Bring the ingredients listed above to a rolling boil. Turn the heat down immediately to the lowest setting and simmer gently for 15 minutes. Peek to check that most of the water has been absorbed and if not, heat for another minute. If so, turn the heat off and let sit for 3-10 minutes.
Preparing the the quinoa this way will be it a real distinct taste. You may want to first make the recipe with just salt and Earth in the cooking water, and add the mushrooms powders in AFTER you’ve cooked it.
Fluff with fork and add:
drizzle of Coconut Secret’s Coconut Aminos (soy-free seasoning sauce)
swirl of extra virgin organic olive oil
* Add only as much mushrooms powders as your palate will enjoy. If you’ve added too much for your liking, add more plain quinoa to dilute it down.
* Add another shake of Vitamineral Earth if you want to feel extra grounded and receive deeper nourishment. Add Earth to your liking and taste – start small and work up. Snip some dulse in the your dish for even more metabolism-boosting minerals.
* Layer on fresh, local, in-season vegetables such as chopped leafy greens (love kale in this recipe!) and herbs (love parsley), bell peppers, cucumbers, onion, and garlic. Adding a few slices of avocado will really take this one to the next level of belly satisfaction.
Follow this recipe as I’ve described it OR follow the basic recipe and layer on more of the optional suggestions as you want and have available to you. The picture above is the untra-grounding basic recipe without any veggies added in yet.
To sprout, put the quinoa in a large mason jar with enough water to cover it and soak for several hours, then turn upside down and allow excess water to drain. Keep the jar upside down and rinse by adding water in again, 2 times per day, and drain. I take between 2 hours and 1 full day to do this, just depending. No official rules on this for me.

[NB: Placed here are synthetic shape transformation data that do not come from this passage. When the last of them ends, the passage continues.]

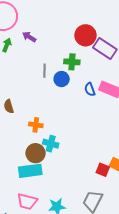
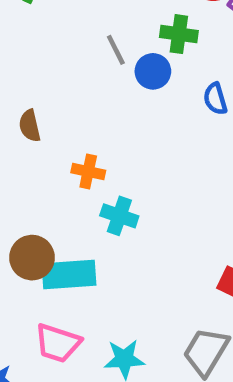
gray line: (45, 71) -> (116, 50), turned -32
brown circle: (36, 153) -> (32, 258), moved

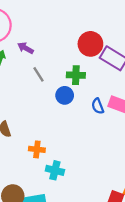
gray line: (116, 50) -> (38, 74), moved

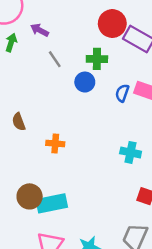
blue semicircle: (98, 106) -> (122, 93), turned 42
cyan cross: (55, 170) -> (131, 152), moved

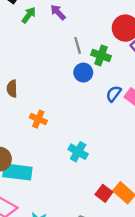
gray line: (55, 59) -> (78, 45), moved
cyan cross: (131, 152) -> (78, 152), moved

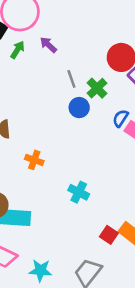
green cross: (101, 55) -> (97, 88), turned 30
blue semicircle: (114, 94) -> (120, 118), moved

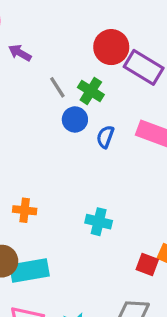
blue semicircle: (120, 118) -> (105, 137), moved
orange cross: (34, 160) -> (25, 210), moved

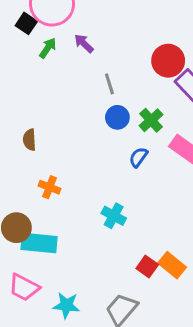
green cross: (91, 91) -> (151, 120), moved
blue semicircle: (105, 137) -> (138, 157), moved

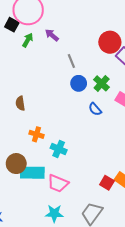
blue semicircle: (138, 157) -> (95, 109), turned -72
cyan cross: (114, 216) -> (59, 149), moved
pink trapezoid: (24, 287) -> (58, 183), moved

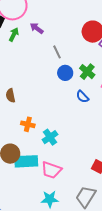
cyan cross: (59, 149) -> (50, 137), turned 35

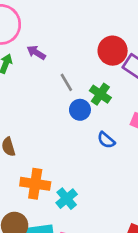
green cross: (87, 72) -> (100, 94), moved
orange cross: (28, 124) -> (35, 184), size x1.5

Cozy up on the couch wrapped in blankets next to a wood-burning stove and serve warm in a beautiful ceramic bowl.
There are 2 ways to cook any grain dish: 1) in a metal or aluminum pot with tap or filtered water and without any Superfood amendments (while possibly overheating/cooking), or 2) in a Saladmaster pot with spring water and with tonic herbs, medicinal mushrooms, and Superfoods (while heating for the shortest time needed). Recognize the difference?
Use mushroom mycelium capsules or powders.